22 de mayo de 2020

*CFP* "ALT KIDLIT: WHAT CHILDREN'S LITERATURE HAS BEEN, NEVER WAS AND MIGHT YET BE", CHAPTER BOOK

Children’s and young adult literature (CYA) is an Anglo-European formation that has been exported to and adapted by nations and cultures around the globe. Sometimes it has cooperated or merged with native, Indigenous, or local traditions of child-associated narrative, but more typically it has circulated like other products of Western settler-imperial culture. Its emergence is linked with Western notions of childhood and Western print culture. CYA is now firmly established as a body of work, a field of discourse, and a cultural good.

We sometimes question its definition or borders but tend to accept and even naturalize it as a phenomenon. Alt KidLit troubles that acceptance by building on existing scholarship and sketching an alternative history of what children’s literature has been, never was, and might be now and/or in the future. Fortunately, CYA has become more diverse in representation, scope, and form, as many scholars have noted. In some sense, CYA is already “alternative” or has alternative tendencies, and there is no “outside” of CYA so to speak. And yet CYA is still overwhelmingly white and otherwise normative in its structures and materials. How might CYA be diversified further, as a body of work, a cultural idea, a field of study? What are the alternative texts, contexts, and possibilities of CYA past, present, and future?
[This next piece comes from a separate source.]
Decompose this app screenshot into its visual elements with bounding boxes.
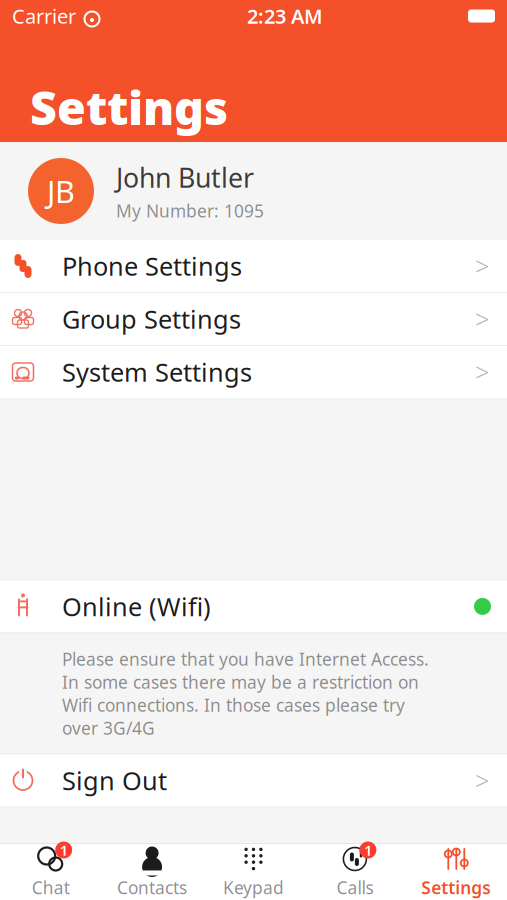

On the one hand, CYA is already populated with texts and genres that weren’t originally meant for children but have been associated with them and thus recruited into the big tent. Histories of Anglophone children’s literature, for instance, often point to the retroactive claims on Robinson Crusoe and Gulliver’s Travels, upon which are based many established classics. And, of course, there are fairy tales and various oral traditions which have found their way into the category. In our own time some imagetexts or multimodal narratives are being claimed as CYA or CYA-adjacent. There are also many texts or traditions (historical and more contemporary both) that might be considered CYA but are not. In some cases, these texts exist outside the normative mechanisms of print or edubrow culture; sometimes these texts are ostensibly too ephemeral or lowbrow or adult-associated. Moreover, many narrative traditions subject to the hegemony of Anglo-European culture (especially Indigenous ones) aren’t well known or haven’t been included. 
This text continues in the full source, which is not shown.